Волынский и Зуда бросились на этот крик в гардеробную, но в ней, за темнотой, нельзя было ничего различить. Только слышно было, что хрипел человек, выбивавшийся из шкапа, который стоял у стены кабинета. Подали свечи, и что же представилось? Барская барыня в обмороке, растрёпанная, исцарапанная, и арап подле неё, хохотавший от всей души.
– С ума ты, видно, сошёл, – сказал с сердцем Артемий Петрович, – что вздумал так пугать старую женщину!
– Не женщину, а поганую ведьму, – отвечал арап, коварно усмехнувшись. – Жаль, что она совсем не околеет.
– Что это всё значит?
– А вот что, сударь. Давно подметили мы с господином Зудою проказы её. Лишь только к вам в кабинет их милость или какой ваш благоприятель, этот бес в юбке тотчас в гардеробную и всякий раз, слышу, дверь на запор. Взглянул я однажды в комнату: ни душонки в ней! Кой чёрт, думал я, куда она пропадает? В другой будь я умнее – следом за ней караульный глаз в скважину и вижу: разбойница вошла в шкап и пробыла там всё времечко, пока у вас оставались гости. Дай-ка порасскажу об этом господину Зуде; тут, думал я, промаху не будет. Поцеловал меня его милость за эту весточку, настрого приказал до поры молчать – извольте же видеть, сударь, почему я не смел пораскрыть нашу тайность. (Глаза арапа заискрились, и улыбающиеся чёрные губы его показали два ряда жемчужин.)

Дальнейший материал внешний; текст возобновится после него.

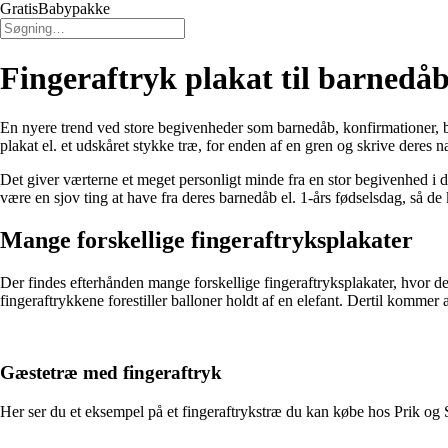
GratisBabypakke
Fingeraftryk plakat til barnedåb
En nyere trend ved store begivenheder som barnedåb, konfirmationer, br
plakat el. et udskåret stykke træ, for enden af en gren og skrive deres 
Det giver værterne et meget personligt minde fra en stor begivenhed i 
være en sjov ting at have fra deres barnedåb el. 1-års fødselsdag, så de
Mange forskellige fingeraftryksplakater
Der findes efterhånden mange forskellige fingeraftryksplakater, hvor de
fingeraftrykkene forestiller balloner holdt af en elefant. Dertil kommer
Gæstetræ med fingeraftryk
Her ser du et eksempel på et fingeraftrykstræ du kan købe hos Prik og S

– Виноват, что посердился на тебя, друг мой, – сказал Волынский.
– И больше бы погневались, сударь, так беда невелика. Потом… потом… да, его милость господин Зуда подметил на днях в кабинете за канапе просверленную дырочку. Смекнули мы, что это щель из шкапа гардеробной. Подделали ключ – маршалок был с нами заодно, – ныне успел я в сумерки забраться в дозорную будку, затворив за собою исправно дверь. Пошарил в шкапе и нашёл преисправную щель, из которой всё слышно, что говорится у вас в кабинете. Вот почуяла чутьём наша жар-птица, что у вас будет с его милостью потайной разговор, и шасть ко мне под бочок. «Милости просим, кукушечка, к стрелку поближе!» – сказал я про себя. Только что приложила она ухо к щели, я ей в бок булавку. Почесалась она и опять за свою работу. Тут уж запустил я ей стрелку поглубже так, что она порядком охнула, сотворила крёстное знамение и примолвила: «С нами сила крёстная!» Окаянная! Мало, что людей морочит, и Бога-то хочет обмануть!.. Дал я ей вздохнуть крошечку да как схвачу её вдруг в охапку и начал душить, щекотать, кусать… ну, была такая потеха, сударь, что рассказать не сумею… все жилки надорвал со смеху. А теперь, – арап ужасно взглянул на свою жертву, – ох! кабы моя воля… нож ей в бок – одним крокодилом на свете меньше!